Saved entries:
####################
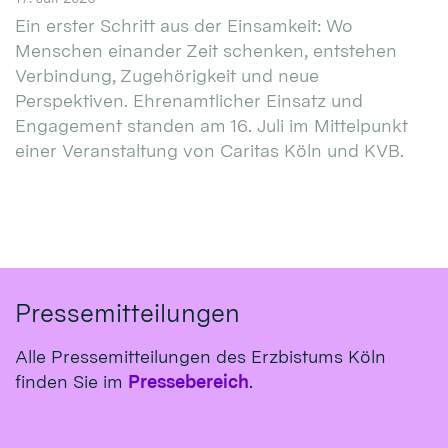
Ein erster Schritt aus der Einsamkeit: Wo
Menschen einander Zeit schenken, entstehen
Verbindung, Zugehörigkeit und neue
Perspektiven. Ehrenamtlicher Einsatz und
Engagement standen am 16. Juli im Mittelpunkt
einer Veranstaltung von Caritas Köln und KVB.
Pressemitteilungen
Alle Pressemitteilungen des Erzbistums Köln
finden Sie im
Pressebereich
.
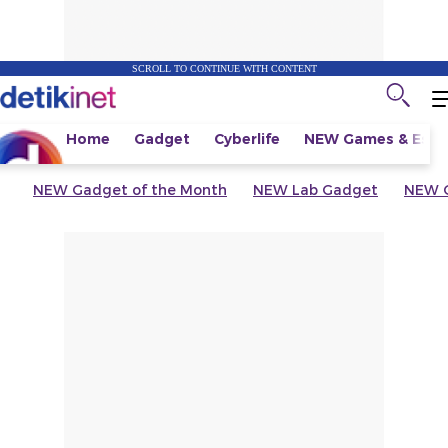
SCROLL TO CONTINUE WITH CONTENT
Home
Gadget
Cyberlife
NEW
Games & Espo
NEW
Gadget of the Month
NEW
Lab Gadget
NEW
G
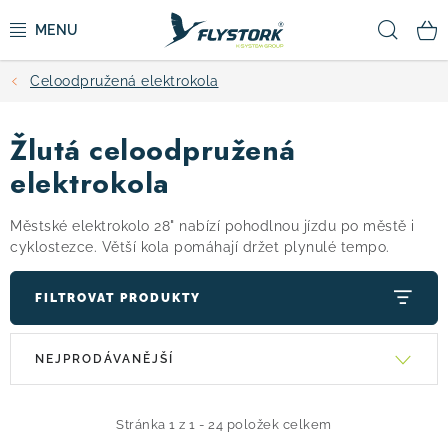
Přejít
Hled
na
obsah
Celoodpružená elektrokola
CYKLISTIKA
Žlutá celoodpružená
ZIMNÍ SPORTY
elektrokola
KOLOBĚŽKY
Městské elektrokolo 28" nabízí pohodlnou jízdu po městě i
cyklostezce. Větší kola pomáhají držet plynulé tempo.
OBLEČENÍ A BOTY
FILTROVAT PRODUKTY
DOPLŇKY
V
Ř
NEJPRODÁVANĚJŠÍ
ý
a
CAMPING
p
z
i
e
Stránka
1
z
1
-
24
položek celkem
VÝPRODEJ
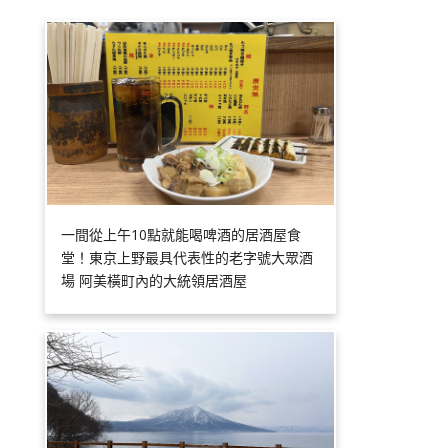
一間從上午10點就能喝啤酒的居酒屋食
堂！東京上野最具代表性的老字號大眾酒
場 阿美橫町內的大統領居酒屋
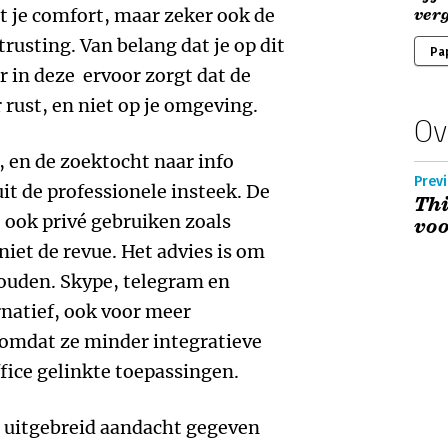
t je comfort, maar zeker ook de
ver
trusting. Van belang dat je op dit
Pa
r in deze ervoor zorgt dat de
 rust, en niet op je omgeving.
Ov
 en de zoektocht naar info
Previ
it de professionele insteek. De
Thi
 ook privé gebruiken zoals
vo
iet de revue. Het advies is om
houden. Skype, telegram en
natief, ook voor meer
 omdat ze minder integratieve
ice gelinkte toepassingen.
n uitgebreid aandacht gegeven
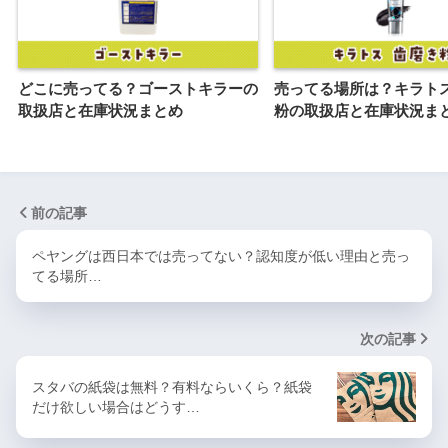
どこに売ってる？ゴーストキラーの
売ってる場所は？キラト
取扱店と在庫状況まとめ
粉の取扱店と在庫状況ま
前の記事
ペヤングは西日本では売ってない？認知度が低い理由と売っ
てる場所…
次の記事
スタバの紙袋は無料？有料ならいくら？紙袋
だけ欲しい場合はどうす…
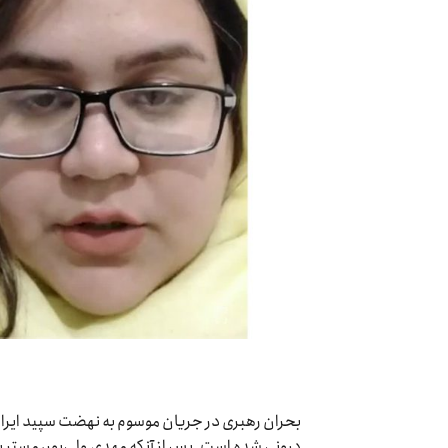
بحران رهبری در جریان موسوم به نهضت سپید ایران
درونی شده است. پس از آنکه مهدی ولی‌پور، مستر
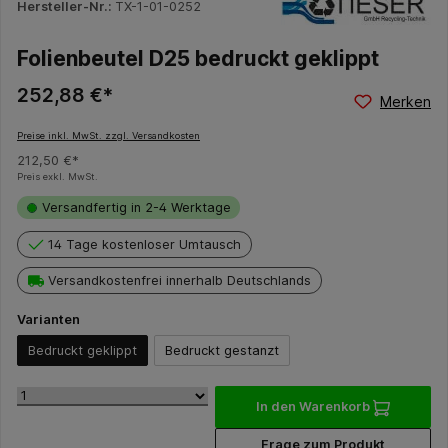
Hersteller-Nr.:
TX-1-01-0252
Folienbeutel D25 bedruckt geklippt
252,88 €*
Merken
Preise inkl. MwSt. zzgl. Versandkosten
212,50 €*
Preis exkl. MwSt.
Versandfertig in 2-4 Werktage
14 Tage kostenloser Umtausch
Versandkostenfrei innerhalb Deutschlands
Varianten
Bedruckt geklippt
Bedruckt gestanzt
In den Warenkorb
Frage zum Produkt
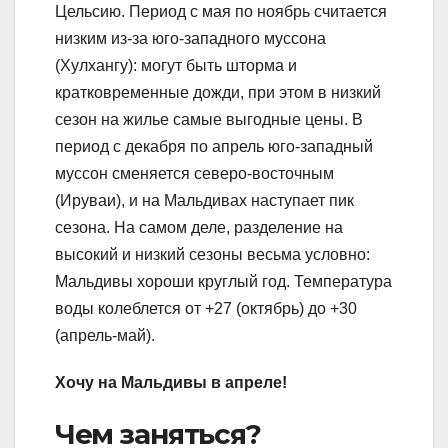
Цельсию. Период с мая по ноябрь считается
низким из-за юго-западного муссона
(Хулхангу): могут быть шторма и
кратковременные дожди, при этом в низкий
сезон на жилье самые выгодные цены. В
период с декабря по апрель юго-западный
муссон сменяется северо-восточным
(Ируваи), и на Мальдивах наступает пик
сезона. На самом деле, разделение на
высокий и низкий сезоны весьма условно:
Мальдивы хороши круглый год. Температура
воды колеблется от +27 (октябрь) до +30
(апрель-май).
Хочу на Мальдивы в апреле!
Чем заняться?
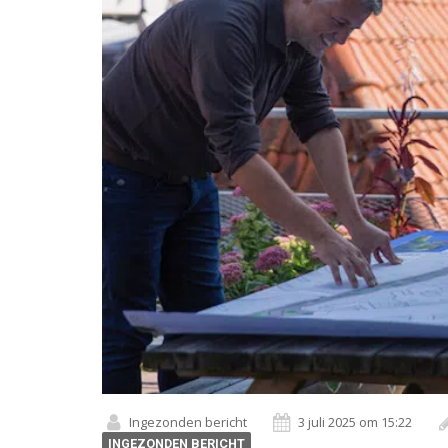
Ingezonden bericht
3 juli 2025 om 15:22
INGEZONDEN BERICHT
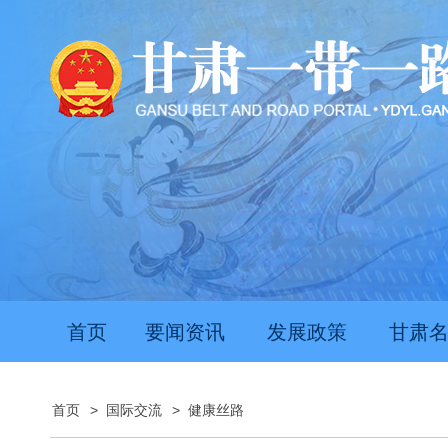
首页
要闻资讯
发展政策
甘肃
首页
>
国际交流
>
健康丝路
####################
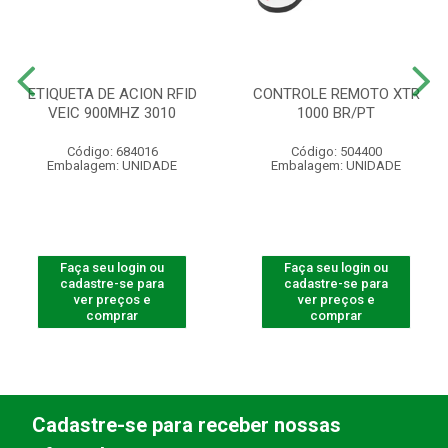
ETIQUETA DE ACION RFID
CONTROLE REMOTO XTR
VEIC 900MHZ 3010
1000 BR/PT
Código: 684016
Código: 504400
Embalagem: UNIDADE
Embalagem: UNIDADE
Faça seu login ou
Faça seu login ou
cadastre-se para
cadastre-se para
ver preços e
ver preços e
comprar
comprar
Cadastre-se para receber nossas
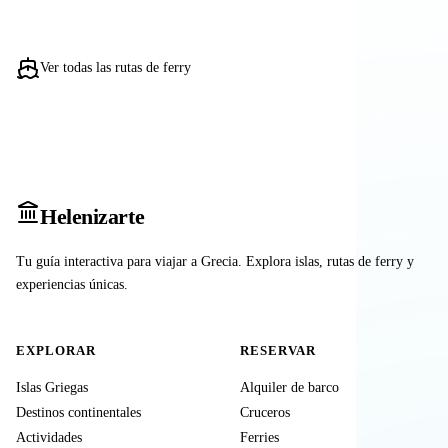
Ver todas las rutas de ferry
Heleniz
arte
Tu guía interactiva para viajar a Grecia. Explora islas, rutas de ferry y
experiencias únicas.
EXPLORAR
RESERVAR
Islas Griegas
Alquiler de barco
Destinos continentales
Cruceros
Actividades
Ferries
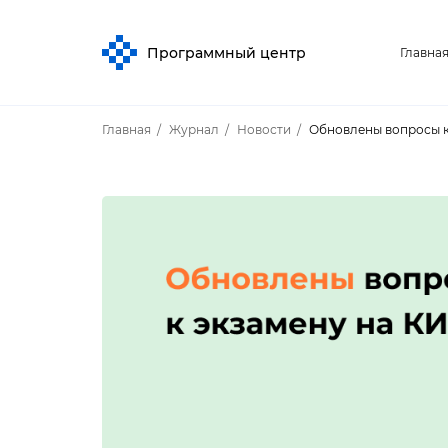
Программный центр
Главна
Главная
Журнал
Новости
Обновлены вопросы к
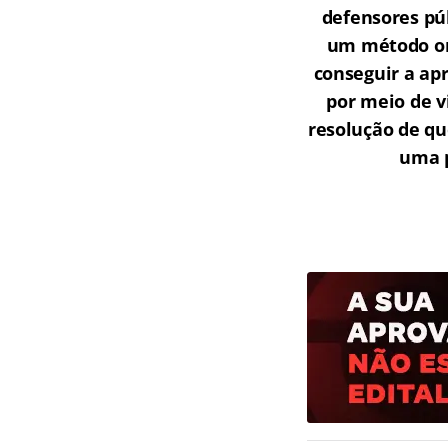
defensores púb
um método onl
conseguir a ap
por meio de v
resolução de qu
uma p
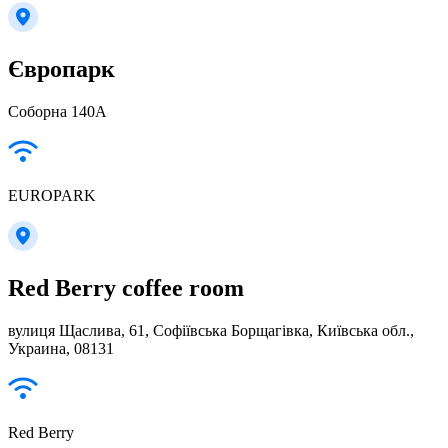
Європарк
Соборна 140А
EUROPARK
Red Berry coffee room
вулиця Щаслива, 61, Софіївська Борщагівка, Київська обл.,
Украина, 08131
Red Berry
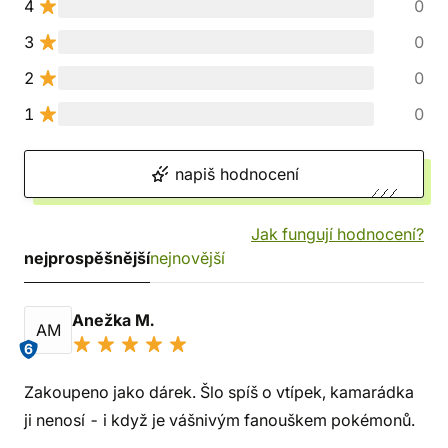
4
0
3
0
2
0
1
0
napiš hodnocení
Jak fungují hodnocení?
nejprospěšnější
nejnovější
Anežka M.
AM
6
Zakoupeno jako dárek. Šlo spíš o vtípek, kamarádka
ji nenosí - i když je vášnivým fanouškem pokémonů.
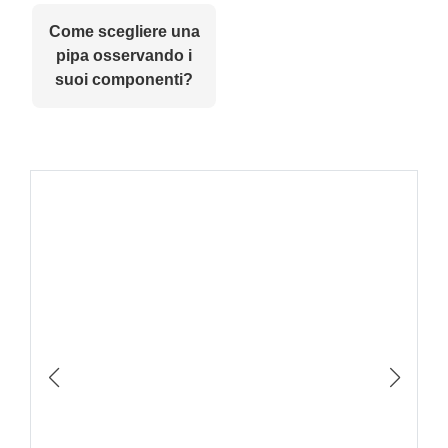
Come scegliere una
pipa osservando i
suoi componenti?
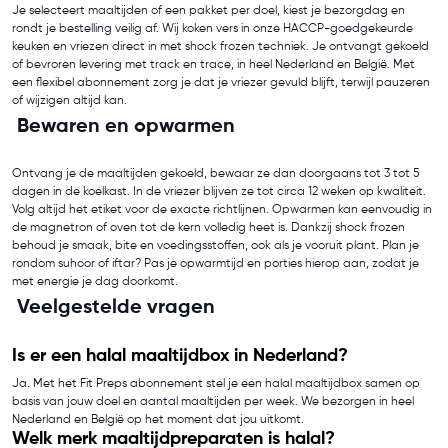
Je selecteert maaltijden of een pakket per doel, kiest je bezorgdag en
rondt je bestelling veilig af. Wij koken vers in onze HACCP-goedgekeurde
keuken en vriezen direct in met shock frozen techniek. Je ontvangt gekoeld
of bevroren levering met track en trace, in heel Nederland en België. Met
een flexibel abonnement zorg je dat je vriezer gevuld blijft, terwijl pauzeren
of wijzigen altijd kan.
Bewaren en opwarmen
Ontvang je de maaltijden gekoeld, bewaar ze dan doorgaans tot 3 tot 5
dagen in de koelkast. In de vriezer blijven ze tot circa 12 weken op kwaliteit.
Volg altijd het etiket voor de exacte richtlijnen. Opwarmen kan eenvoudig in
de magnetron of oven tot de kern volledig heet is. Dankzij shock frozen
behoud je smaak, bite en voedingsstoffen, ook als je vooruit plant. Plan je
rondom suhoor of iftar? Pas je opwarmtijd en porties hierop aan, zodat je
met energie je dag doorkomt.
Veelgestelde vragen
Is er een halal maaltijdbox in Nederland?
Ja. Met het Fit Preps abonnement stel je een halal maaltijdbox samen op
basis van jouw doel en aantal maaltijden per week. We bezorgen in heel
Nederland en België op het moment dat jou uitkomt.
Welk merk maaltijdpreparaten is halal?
####################
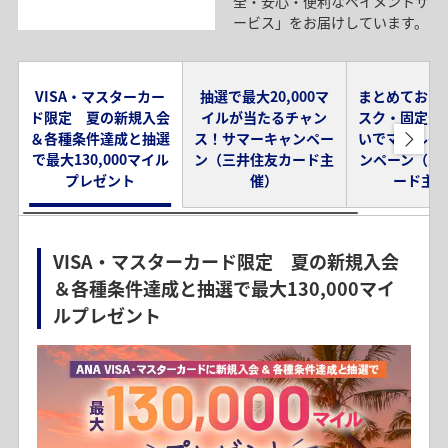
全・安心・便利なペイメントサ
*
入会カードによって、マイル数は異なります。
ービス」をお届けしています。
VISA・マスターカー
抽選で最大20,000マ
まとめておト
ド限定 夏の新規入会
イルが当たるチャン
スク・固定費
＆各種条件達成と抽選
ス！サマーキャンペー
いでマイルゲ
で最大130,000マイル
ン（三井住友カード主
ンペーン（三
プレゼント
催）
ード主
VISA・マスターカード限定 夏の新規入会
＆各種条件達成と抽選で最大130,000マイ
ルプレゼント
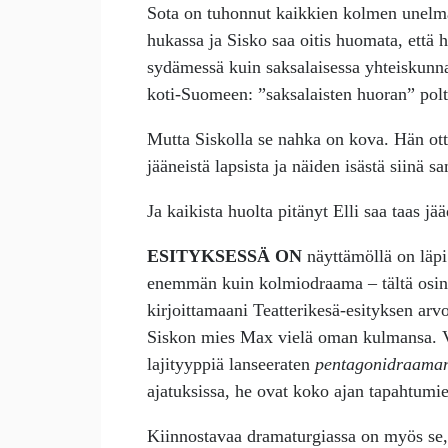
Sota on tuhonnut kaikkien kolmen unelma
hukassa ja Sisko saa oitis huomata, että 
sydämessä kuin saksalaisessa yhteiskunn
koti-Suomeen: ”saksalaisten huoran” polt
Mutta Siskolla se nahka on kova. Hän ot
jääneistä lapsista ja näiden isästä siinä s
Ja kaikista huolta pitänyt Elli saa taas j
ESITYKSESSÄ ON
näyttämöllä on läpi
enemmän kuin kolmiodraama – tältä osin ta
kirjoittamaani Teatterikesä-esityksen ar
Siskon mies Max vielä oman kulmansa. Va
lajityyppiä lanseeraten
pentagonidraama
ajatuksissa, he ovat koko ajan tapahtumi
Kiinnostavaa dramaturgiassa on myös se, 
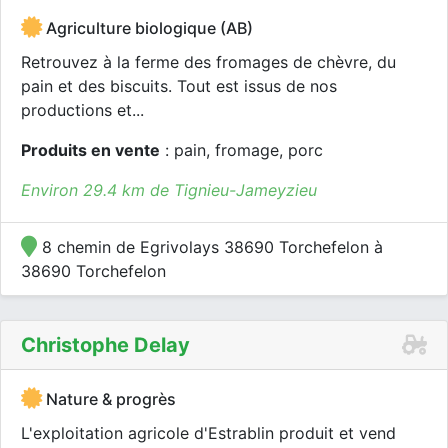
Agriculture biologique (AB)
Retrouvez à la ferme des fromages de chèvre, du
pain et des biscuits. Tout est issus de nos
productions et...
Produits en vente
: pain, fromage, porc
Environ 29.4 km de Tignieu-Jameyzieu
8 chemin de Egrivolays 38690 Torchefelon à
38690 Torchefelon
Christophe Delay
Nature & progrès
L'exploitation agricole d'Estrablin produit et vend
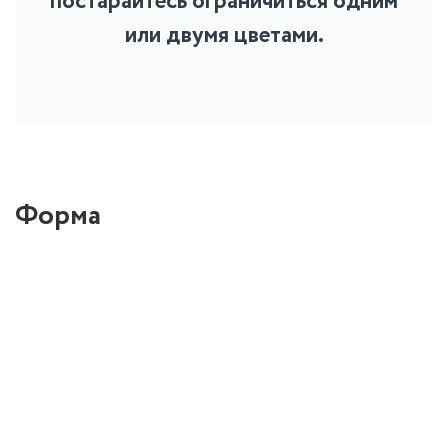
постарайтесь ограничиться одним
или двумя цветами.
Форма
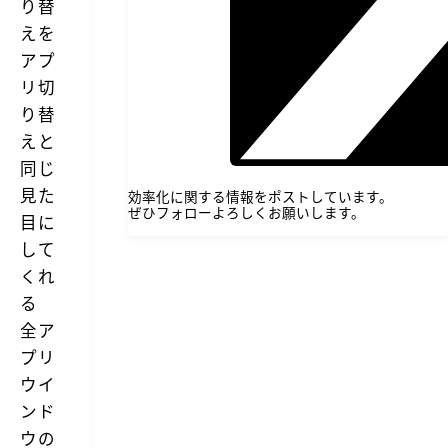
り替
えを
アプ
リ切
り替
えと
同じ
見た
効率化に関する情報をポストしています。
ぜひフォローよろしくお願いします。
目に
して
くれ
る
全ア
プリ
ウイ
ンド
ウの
####################
What the task requires:
Among the lines above, the one with "Pressebereich" opens the part to repeat and the one with "14 Tage kostenloser Umtausch" closes it; repeat only that part exactly, with no pictures.

Task result:
Pressebereich
.
SCROLL TO CONTINUE WITH CONTENT
Home
Gadget
Cyberlife
NEW
Games & Espo
NEW
Gadget of the Month
NEW
Lab Gadget
NEW
G
Přejít
Hled
na
obsah
Celoodpružená elektrokola
CYKLISTIKA
Žlutá celoodpružená
ZIMNÍ SPORTY
elektrokola
KOLOBĚŽKY
Městské elektrokolo 28" nabízí pohodlnou jízdu po městě i
cyklostezce. Větší kola pomáhají držet plynulé tempo.
OBLEČENÍ A BOTY
FILTROVAT PRODUKTY
DOPLŇKY
V
Ř
NEJPRODÁVANĚJŠÍ
ý
a
CAMPING
p
z
i
e
Stránka
1
z
1
-
24
položek celkem
VÝPRODEJ
一間從上午10點就能喝啤酒的居酒屋食
堂！東京上野最具代表性的老字號大眾酒
場 阿美橫町內的大統領居酒屋
t je comfort, maar zeker ook de
ver
trusting. Van belang dat je op dit
Pa
r in deze ervoor zorgt dat de
 rust, en niet op je omgeving.
Ov
 en de zoektocht naar info
Previ
it de professionele insteek. De
Thi
 ook privé gebruiken zoals
vo
iet de revue. Het advies is om
houden. Skype, telegram en
natief, ook voor meer
 omdat ze minder integratieve
ice gelinkte toepassingen.
n uitgebreid aandacht gegeven
どこに売ってる？ゴーストキラーの
売ってる場所は？キラト
取扱店と在庫状況まとめ
粉の取扱店と在庫状況ま
前の記事
ペヤングは西日本では売ってない？認知度が低い理由と売っ
てる場所…
次の記事
スタバの紙袋は無料？有料ならいくら？紙袋
だけ欲しい場合はどうす…
بحران رهبری در جریان موسوم به نهضت سپید ایران
درونی شده است. پس از آنکه مهدی ولی‌پور، مستر
Hersteller-Nr.:
TX-1-01-0252
Folienbeutel D25 bedruckt geklippt
252,88 €*
Merken
Preise inkl. MwSt. zzgl. Versandkosten
212,50 €*
Preis exkl. MwSt.
Versandfertig in 2-4 Werktage
14 Tage kostenloser Umtausch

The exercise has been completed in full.